AAPT High School Physics Photo Contest

1 Physics Ellipse
5th Floor AAPT
College Park, MD 20740-3845
USA

Overview

The American Association of Physics Teachers (AAPT) High School Physics Photo Contest isn't a science fair, and it isn't a photography competition. It's a contest that asks your child to slow down and notice the physics in the world around them — and then explain in 250 words what they're seeing. The contest is run by AAPT, a professional association of physics educators founded in 1930, and it draws more than 1,000 students each year from around the world. It's overseen by AAPT's Committee on Physics in High Schools and Committee on Educational Technologies, with sponsorship from Vernier Software & Technology. The format is deliberately spare: one photo, one essay, one entry per student. What sets it apart is the second-stage judging — the top 100 photos are physically displayed at the AAPT Summer Meeting and judged in person by working physics teachers.

How the Contest Works

Your child submits one photograph — black-and-white or color, taken with any camera — that captures a physical phenomenon they observed or set up themselves. The photo is paired with a written essay explaining the physics at work. Entries fall into one of two categories:

  • Natural — phenomena anyone can find in the world (light through water, shadows, motion, weather, reflection)
  • Contrived — phenomena set up by your child or engineered to demonstrate a specific physical concept

The contest unfolds in two judging stages.
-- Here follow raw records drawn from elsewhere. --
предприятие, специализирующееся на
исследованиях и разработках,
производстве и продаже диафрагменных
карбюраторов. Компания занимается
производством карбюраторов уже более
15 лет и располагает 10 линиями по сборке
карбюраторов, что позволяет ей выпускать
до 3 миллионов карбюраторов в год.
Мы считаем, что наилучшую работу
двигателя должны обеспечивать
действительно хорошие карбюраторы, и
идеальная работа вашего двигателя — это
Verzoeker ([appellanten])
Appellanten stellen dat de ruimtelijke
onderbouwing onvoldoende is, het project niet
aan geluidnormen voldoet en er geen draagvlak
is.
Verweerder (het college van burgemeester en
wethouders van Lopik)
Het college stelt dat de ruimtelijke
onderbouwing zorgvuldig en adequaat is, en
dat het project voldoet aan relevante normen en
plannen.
  • Stage 1 — First Cut: A committee of physics teachers reviews all entries and selects the top 100, looking for technically strong photographs paired with essays that show your child is thinking like a physicist — not just naming a concept, but reasoning through it.
  • Stage 2 — Final Judging: The top 100 photos are displayed at the AAPT Summer Meeting and judged in person to determine first, second, and third place in each category.

Who It's For

This is a strong fit for the kid who already takes pictures on their phone of the weird things they notice — a rainbow in a sprinkler, the way a spoon looks bent in a glass of water, the shadow patterns on a sidewalk. It rewards observation and curiosity over technical polish. Your child doesn't need a fancy camera or a physics lab. They need a question worth asking, and the patience to figure out what's actually happening in the frame.
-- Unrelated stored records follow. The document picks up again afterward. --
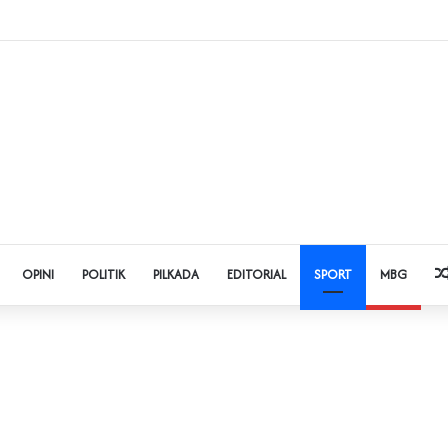
Judol dan Pinjol, Polda Banten Gandeng SPSI Perkuat Literasi Digital
OPINI
POLITIK
PILKADA
EDITORIAL
SPORT
MBG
It's also a genuinely rare entry point for the kid who loves physics but doesn't see themselves on the competition-math track. The Olympiad and Physics Bowl reward speed and problem sets. This one rewards a different kind of thinking.

Judges & Mentorship

Judging is done by working high school and college physics teachers, organized through AAPT's national committees. There's no formal mentorship built into the contest — the teacher of record at your child's school is their primary guide, which is why this contest works best when there's a physics teacher willing to sponsor entries.

What Makes This Different

Most physics contests are timed exams. This one rewards the opposite: looking carefully at a single moment and explaining it well. Winning photos are published in a poster mailed out with The Physics Teacher journal, giving your child — and their teacher — recognition inside the national physics-teaching community. For a high schooler thinking seriously about physics in college, that's a credential that signals real engagement with the field.

Application & Eligibility

  • Open to high school students worldwide in grades 9–12
  • Individual entries only — group work is not permitted
  • A school-based teacher must register the school and submit student names before your child can upload their entry

Cost & Information

  • Entry fee: $5 for AAPT members, $10 for non-members
  • Teacher registration window: Opens in early March, closes mid-May
  • Student photo upload deadline: Late May
  • Prizes per category: $100 (1st), $75 (2nd), $50 (3rd), plus a certificate. Teachers of winning students receive a $100 Vernier gift certificate.

Important Note on Originality

The photo must be taken by your child. Cropping is allowed, and minor adjustments to brightness, color, and sharpness are permitted — but the image has to be their own work, and the essay does too.